We are now approaching our 30th Birthday, and we are taking this opportunity to reflect again on our past achievements, important moments, and dear memories that rise to the surface amongst hundreds, if not thousands, of individual moments for individual people.

With reflection, gratitude inevitably comes, and we are truly grateful for nearly 30 years with each of you.

Originally published in the 25th Anniversary Edition (Spring 2016) of Mountain Lines, our quarterly magazine of the McDowell Sonoran Conservancy.

2011: Preserve Treasure Trove

Mike Nolan took over the reins as executive director of the McDowell Sonoran Conservancy in January 2011. As the organization celebrated its 20th anniversary since incorporation, the Preserve had reached 18,000 acres. Now one of the largest urban preserves in the nation, abundant with wildlife and countless varieties of Sonoran Desert plants, it was a research treasure trove.

Nolan’s support for scientific study invigorated citizen scientists and the McDowell Sonoran Field Institute. The Field Institute stepped up its work on the flora and fauna surveys. Scientific partners led each study with volunteers from the Conservancy and other organizations. They worked hundreds of volunteer hours collecting data.

In September, there was a change in the size of the many of the commissions advising the Scottsdale City Council. The Preserve Commission overseeing the Preserve, on which many Conservancy supporters served, was reduced from eleven members to seven members, but the reduction did not affect the Conservancy’s mission.

2012: Tom’s Thumb Trailhead Opens

January started with Walter Thurber, the principal investigator of birdlife for the McDowell Sonoran Field Institute, leading the first bird survey in the McDowell Sonoran Preserve. After this first survey, Thurber trained McDowell Sonoran Conservancy stewards to continue with birdlife surveys. The trained stewards conducted follow-on surveys visiting the same six sites in the Preserve several times a year to identify species, migration patterns and other activity.

The Tom’s Thumb Trailhead opened on October 18, giving access to the northern reaches of the McDowell Sonoran Preserve, including the Marcus Landslide Interpretive Trail. A month later the city acquired 6,400 acres in the northern part of the Preserve. The new acquisition provided a long hoped for connection to the Tonto Forest and included Cholla and Granite mountains. The new land had extensive areas of exposed bed-rock, boulder outcrops, and lush upper Sonoran Desert full of vegetation supporting a habitat for wildlife.

2012 also saw the launch of the Sonoran Desert Women as an affiliate of the McDowell Sonoran Conservancy. The women’s membership group organized under the leadership of Leslie Dashew.
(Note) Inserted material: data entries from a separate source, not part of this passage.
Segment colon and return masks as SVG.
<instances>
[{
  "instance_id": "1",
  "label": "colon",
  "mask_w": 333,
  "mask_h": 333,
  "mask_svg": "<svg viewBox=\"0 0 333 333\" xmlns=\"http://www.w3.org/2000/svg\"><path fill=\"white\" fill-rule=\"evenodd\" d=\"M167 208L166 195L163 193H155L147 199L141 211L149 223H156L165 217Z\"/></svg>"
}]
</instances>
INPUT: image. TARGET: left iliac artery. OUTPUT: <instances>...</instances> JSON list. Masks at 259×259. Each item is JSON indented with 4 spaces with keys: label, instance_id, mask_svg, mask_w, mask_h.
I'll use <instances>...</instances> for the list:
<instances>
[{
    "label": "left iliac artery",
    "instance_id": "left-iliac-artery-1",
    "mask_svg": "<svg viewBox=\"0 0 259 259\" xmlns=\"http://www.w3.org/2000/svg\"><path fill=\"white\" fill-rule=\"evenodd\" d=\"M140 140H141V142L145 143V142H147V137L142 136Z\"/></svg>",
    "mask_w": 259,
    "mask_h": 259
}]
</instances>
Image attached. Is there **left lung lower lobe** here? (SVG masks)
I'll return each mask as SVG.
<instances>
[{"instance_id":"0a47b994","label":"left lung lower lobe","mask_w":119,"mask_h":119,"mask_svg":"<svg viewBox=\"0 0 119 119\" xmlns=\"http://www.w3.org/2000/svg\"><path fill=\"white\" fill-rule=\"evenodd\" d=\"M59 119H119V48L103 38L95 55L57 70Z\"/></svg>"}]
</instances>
The group stated their purpose as follows. “Through engagement of women leaders in the community, we seek to raise awareness and support for the McDowell Sonoran Conservancy mission by sharing the history of the McDowell Mountains and Sonoran Desert in the McDowell Sonoran Pre-serve, promoting visitation, education and preservation.
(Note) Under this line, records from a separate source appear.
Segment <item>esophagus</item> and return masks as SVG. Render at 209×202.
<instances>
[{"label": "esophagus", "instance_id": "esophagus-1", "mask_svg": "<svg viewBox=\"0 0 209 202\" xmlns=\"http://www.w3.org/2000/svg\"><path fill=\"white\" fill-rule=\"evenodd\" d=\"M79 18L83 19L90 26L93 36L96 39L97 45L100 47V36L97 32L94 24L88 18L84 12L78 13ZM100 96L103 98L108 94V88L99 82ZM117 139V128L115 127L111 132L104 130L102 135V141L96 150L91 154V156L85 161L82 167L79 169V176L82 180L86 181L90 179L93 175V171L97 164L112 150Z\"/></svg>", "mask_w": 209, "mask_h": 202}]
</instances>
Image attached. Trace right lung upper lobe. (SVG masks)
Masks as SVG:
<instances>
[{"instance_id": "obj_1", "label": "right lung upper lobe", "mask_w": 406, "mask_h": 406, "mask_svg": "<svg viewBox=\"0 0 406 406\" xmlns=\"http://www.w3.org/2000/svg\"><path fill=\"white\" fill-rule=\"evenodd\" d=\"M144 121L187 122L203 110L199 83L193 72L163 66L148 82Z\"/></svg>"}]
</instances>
2013: New Trainheads Open in the Preserve

Brown’s Ranch Trailhead quietly opened on June 10. The new trailhead, located at 30301 N. Alma School Parkway,

had its official public dedication on Saturday, October 19. The McDowell Sonoran Conservancy and the City of Scottsdale hosted the dedication. The trailhead features displays depict-ing the area’s rich history and amenities including: a 200-space parking area, 24 horse trailing parking spots, restrooms, water fountains, administrative building, a shaded amphitheater, and trails for hikers, mountain bikers and equestrians.

The Conservancy and the City of Scottsdale opened the Granite Mountain Trailhead at 31402 N. 136th St, two miles north of Rio Verde Drive, in July. It included parking and a map display of trails. However, it did not include water for hikers and other users.
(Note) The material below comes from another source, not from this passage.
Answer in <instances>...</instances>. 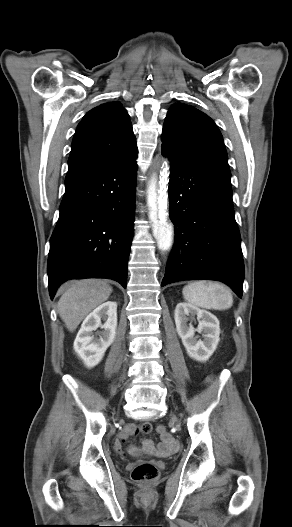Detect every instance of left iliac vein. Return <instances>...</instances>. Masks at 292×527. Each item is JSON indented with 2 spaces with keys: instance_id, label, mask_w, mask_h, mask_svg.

With the expansion of the Preserve, its trailheads and trail system, the Conservancy also expanded its steward program. During 2013, the Conservancy trained 133 new stewards, bringing the total to over 500 active stewards. They dedicated nearly 40,000 hours to patrolling and maintaining trails, welcoming visitors and educating the community through hikes, outreach programs, school tours, and other events and programs.